Arias turns meals into a simulation of the food it was before entering the processor, much like pastry chefs concoct frosting flowers. He can assemble the pieces of a Philly cheese stake into a soft facsimile of the original.

“We can also make pizza,” Arias said.

There are foods that resist the process.

“Bacon,” said Keyva S. Linton, culinary director of the Northbrook Inn. ” It is too hard. We do not mash fresh fruits and vegetables. We always cook them down.

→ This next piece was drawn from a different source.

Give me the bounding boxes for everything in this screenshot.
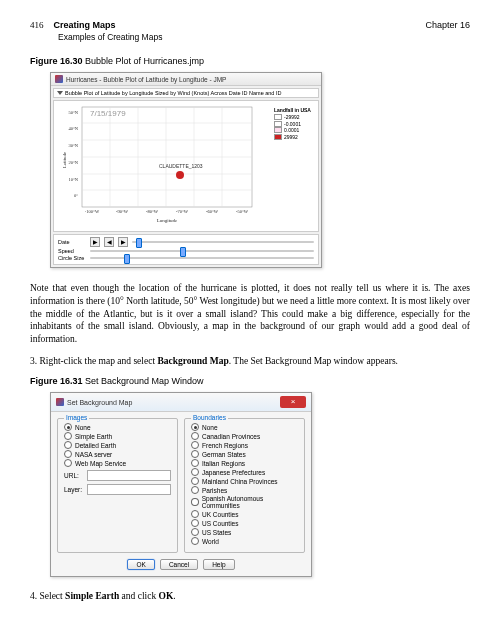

I watched her dip a peanut butter cookie in milk, then gently dab the excess milk off a plate of coral, the kind of plating done in good restaurants.

Such attention to detail doesn’t come cheap. A place at the Northbrook Inn starts at $ 6,800 per month and can go up to double, depending on room size and level of care.

The problem with dysphagia is not huge: only two of the 60 residents of Northbrook Inn are served mash. But as our population ages, end-of-life care issues will become more urgent, and given how we’ve botched even the most basic medical issues – wearing a cotton mask, getting a free vaccine. – it is certain that these complicated problems will continue to annoy us. .

In the meantime, taking this extra step is very satisfying.

“To help people who can’t help themselves,” Linton said. “It’s very rewarding at the end of the day. The rewards I get from them telling myself, “I love you. Although they are not always there, these words mean a lot. They appreciate it.

“Food contains memories,” Pasternak said. “We remember the things we ate when we were kids. It brings happiness.